_DATA RECORDS_
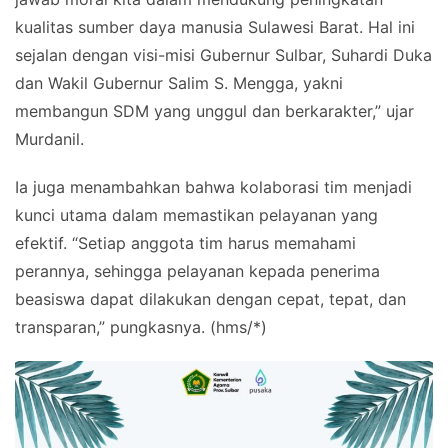
kualitas sumber daya manusia Sulawesi Barat. Hal ini
sejalan dengan visi-misi Gubernur Sulbar, Suhardi Duka
dan Wakil Gubernur Salim S. Mengga, yakni
membangun SDM yang unggul dan berkarakter,” ujar
Murdanil.
Ia juga menambahkan bahwa kolaborasi tim menjadi
kunci utama dalam memastikan pelayanan yang
efektif. “Setiap anggota tim harus memahami
perannya, sehingga pelayanan kepada penerima
beasiswa dapat dilakukan dengan cepat, tepat, dan
transparan,” pungkasnya. (hms/*)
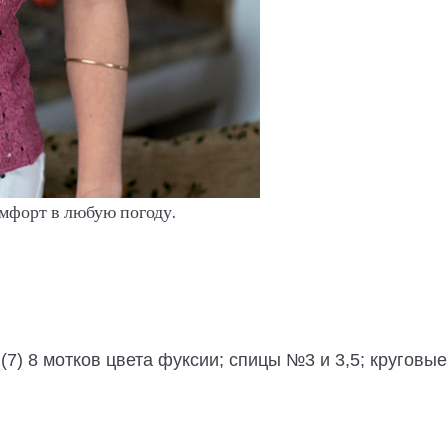
омфорт в любую погоду.
6 (7) 8 мотков цвета фуксии; спицы №3 и 3,5; кругов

_EXERCISE DETAILS_
Set down exactly, from the line that contains "kunci utama dalam memastikan pelayanan yang" through the last line of the data, each line as it stands, and leave the pictures out.

_RESPONSE TO THE EXERCISE_
kunci utama dalam memastikan pelayanan yang
efektif. “Setiap anggota tim harus memahami
perannya, sehingga pelayanan kepada penerima
beasiswa dapat dilakukan dengan cepat, tepat, dan
transparan,” pungkasnya. (hms/*)
омфорт в любую погоду.
6 (7) 8 мотков цвета фуксии; спицы №3 и 3,5; кругов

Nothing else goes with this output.